From June 1st to October 6th, the International Museum of Ceramics in Faenza devoted an outstanding solo exhibition to the Spanish artist Miquel Barceló, one of the greatest representatives of the international contemporary art scene. The exhibition in Faenza, curated by Irene Biolchini and Cécile Pocheau Lesteven, is the first anthological event devoted to his ceramic production, from his debut to nowadays.
It presents a special project created by the artist specifically for the MIC Faenza and is a dialogue with works from the collection that belongs to the history of ceramics. He will place his ceramics inside the exhibition hall, first clay works from the end of the 1990s to today.

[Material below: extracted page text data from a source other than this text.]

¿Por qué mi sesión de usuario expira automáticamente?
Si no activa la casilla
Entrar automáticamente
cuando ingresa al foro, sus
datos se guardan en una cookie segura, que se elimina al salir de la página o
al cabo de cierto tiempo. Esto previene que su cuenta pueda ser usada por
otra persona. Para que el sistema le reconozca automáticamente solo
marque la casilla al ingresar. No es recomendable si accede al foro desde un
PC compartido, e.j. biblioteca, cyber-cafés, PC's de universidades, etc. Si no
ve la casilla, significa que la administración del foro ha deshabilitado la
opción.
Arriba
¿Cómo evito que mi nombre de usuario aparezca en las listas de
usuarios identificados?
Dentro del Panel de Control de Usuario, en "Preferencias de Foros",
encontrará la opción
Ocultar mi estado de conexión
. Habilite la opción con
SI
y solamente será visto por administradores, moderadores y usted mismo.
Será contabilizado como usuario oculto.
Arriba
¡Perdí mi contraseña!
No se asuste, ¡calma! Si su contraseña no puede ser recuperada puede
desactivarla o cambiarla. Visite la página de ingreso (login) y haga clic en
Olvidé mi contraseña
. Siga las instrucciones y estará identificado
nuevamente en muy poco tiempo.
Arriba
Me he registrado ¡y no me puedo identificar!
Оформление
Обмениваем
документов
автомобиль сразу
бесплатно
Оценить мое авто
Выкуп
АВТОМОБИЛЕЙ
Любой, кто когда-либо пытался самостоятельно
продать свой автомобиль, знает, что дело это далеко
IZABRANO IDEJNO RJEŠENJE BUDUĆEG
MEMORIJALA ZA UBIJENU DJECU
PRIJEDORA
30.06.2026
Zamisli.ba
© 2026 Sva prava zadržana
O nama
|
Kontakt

Moreover, as a tribute to the history of MIC, he will select, because of their affinity, some key works from the museum collections in a kind of autobiographical narration, mixing private elements into the story.

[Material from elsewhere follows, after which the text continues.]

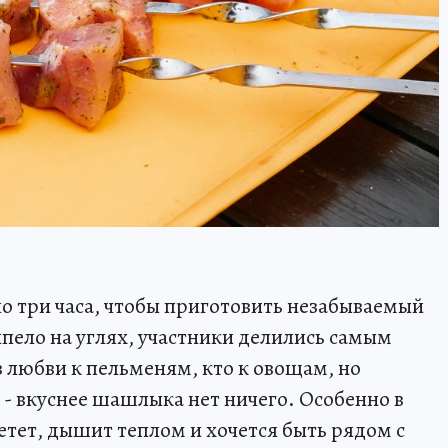
о три часа, чтобы приготовить незабываемый
ело на углях, участники делились самым
 любви к пельменям, кто к овощам, но
- вкуснее шашлыка нет ничего. Особенно в
ветет, дышит теплом и хочется быть рядом с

A skillful artist who can match different artistic languages, Barceló is mainly known to the public for his pictural and gestural research, but also for his proximity to the Italian Transavanguardia group and the German Neo-expressionism. In the early 1990s, during his long stay in Mali, he started his ceramics works, using the ancient Dogon technique to make the first earthenware productions.
In 1996, Barceló continued working on ceramics in Mallorca, where he was born. A profound bond has always linked his research to Italy, from his travels at the end of the 1970’s to his stay in Campania, where he was invited by Lucio Amelio on the occasion of the ‘Terraemotus’ exhibition.

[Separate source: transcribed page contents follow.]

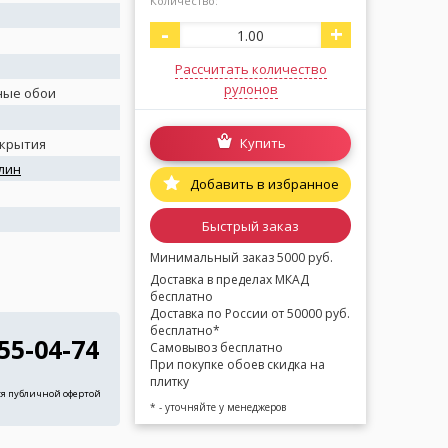
Количество:
-
+
Рассчитать количество
рулонов
ные обои
Купить
окрытия
лин
Добавить в избранное
я
Быстрый заказ
Минимальный заказ 5000 руб.
Доставка в пределах МКАД
бесплатно
Доставка по России от 50000 руб.
бесплатно*
255-04-74
Самовывоз бесплатно
При покупке обоев скидка на
плитку
ся публичной офертой
* - уточняйте у менеджеров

In 2000, Barcelóreturned to Italy, and specifically to Vietri to create the monumental cover of the Cathedral of Palma de Mallorca in collaboration with Vincenzo Santoriello. This chapel, totally covered with ceramics, is one of the greatest ceramic art constructions in the world.
The artist, who has exhibited his works in the most prestigious museums of the world, first presented his ceramics in Italy in 2009, in the Spanish Pavilion of the Venice Biennale, giving life to a dialogue between painting and ceramic sculpture.